| Problem description |
Copy only what lies from the line containing "Per saperne di" through the line containing "Что вызывает вздутие живота" in the entries below, keeping both end lines exact and dropping every picture.

| Entries provided |
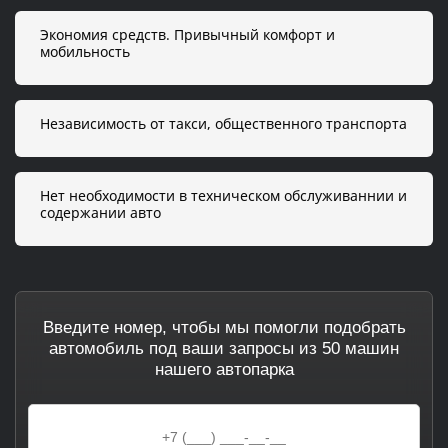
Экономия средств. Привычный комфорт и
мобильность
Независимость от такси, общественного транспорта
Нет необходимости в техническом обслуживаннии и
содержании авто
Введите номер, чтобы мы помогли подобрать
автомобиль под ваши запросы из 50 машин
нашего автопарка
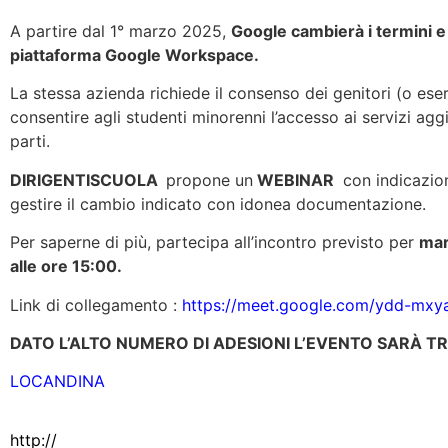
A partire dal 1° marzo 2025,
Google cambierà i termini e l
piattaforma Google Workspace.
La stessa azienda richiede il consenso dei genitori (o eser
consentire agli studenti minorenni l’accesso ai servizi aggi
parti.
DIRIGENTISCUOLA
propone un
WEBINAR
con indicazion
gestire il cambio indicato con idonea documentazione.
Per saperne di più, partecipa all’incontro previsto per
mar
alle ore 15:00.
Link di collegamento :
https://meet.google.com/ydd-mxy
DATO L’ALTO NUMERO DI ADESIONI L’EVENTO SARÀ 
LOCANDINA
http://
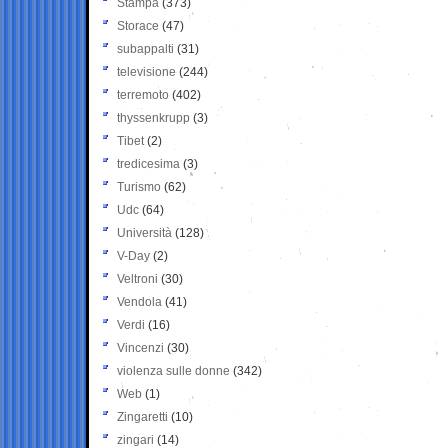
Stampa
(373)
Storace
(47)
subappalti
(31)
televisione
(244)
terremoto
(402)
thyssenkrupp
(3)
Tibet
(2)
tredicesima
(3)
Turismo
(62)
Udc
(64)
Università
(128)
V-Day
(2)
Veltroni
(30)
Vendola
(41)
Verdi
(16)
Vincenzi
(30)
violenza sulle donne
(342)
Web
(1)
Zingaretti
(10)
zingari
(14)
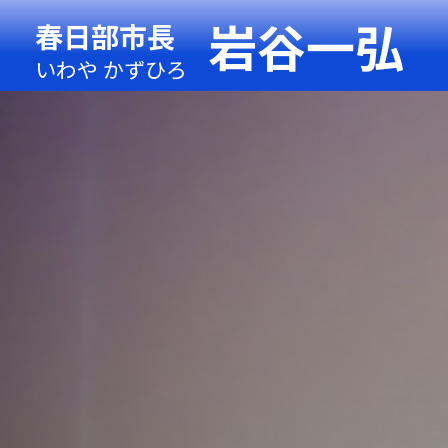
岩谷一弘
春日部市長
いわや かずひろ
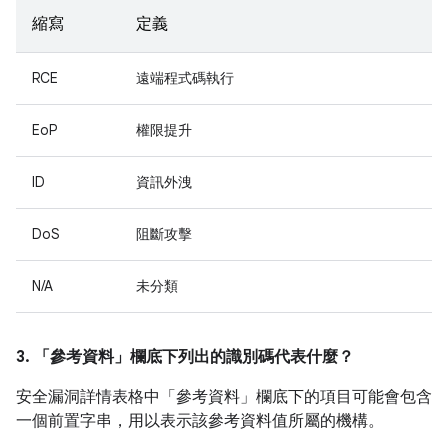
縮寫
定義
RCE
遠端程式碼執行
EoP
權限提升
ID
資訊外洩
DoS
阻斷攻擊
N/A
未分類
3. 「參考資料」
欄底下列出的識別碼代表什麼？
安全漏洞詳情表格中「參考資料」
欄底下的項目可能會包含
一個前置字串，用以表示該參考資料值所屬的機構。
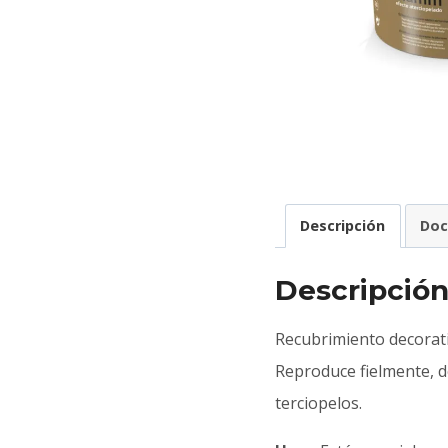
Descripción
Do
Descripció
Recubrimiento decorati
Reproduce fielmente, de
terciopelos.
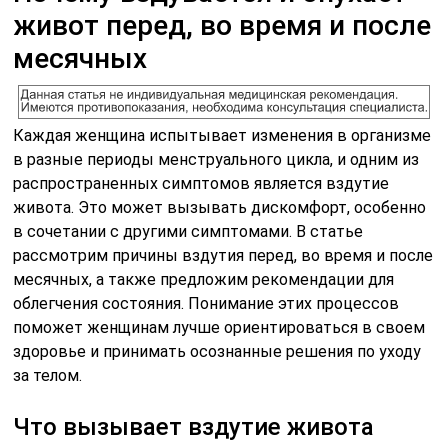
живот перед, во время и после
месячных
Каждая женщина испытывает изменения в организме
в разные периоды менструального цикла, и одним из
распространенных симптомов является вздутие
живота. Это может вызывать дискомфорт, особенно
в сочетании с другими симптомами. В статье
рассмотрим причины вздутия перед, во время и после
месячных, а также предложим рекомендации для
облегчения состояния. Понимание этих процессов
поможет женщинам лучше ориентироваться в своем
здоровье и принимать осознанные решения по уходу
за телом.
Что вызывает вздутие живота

...

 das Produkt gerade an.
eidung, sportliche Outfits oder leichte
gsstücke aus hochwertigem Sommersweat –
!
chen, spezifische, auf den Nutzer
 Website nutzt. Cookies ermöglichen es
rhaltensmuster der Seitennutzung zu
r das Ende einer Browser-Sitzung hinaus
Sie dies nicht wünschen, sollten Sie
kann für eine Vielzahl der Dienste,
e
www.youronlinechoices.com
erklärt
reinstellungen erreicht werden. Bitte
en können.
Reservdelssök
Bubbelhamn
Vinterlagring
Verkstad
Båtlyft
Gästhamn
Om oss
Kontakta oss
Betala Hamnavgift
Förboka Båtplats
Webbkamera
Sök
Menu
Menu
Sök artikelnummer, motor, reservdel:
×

| Exercise response |
Per saperne di più, partecipa all’incontro previsto per
mar
alle ore 15:00.
Link di collegamento :
https://meet.google.com/ydd-mxy
DATO L’ALTO NUMERO DI ADESIONI L’EVENTO SARÀ 
LOCANDINA
http://
Stampa
(373)
Storace
(47)
subappalti
(31)
televisione
(244)
terremoto
(402)
thyssenkrupp
(3)
Tibet
(2)
tredicesima
(3)
Turismo
(62)
Udc
(64)
Università
(128)
V-Day
(2)
Veltroni
(30)
Vendola
(41)
Verdi
(16)
Vincenzi
(30)
violenza sulle donne
(342)
Web
(1)
Zingaretti
(10)
zingari
(14)
岩谷一弘
春日部市長
いわや かずひろ
縮寫
定義
RCE
遠端程式碼執行
EoP
權限提升
ID
資訊外洩
DoS
阻斷攻擊
N/A
未分類
3. 「參考資料」
欄底下列出的識別碼代表什麼？
安全漏洞詳情表格中「參考資料」
欄底下的項目可能會包含
一個前置字串，用以表示該參考資料值所屬的機構。
Descripción
Do
Descripció
Recubrimiento decorati
Reproduce fielmente, de
terciopelos.
живот перед, во время и после
месячных
Каждая женщина испытывает изменения в организме
в разные периоды менструального цикла, и одним из
распространенных симптомов является вздутие
живота. Это может вызывать дискомфорт, особенно
в сочетании с другими симптомами. В статье
рассмотрим причины вздутия перед, во время и после
месячных, а также предложим рекомендации для
облегчения состояния. Понимание этих процессов
поможет женщинам лучше ориентироваться в своем
здоровье и принимать осознанные решения по уходу
за телом.
Что вызывает вздутие живота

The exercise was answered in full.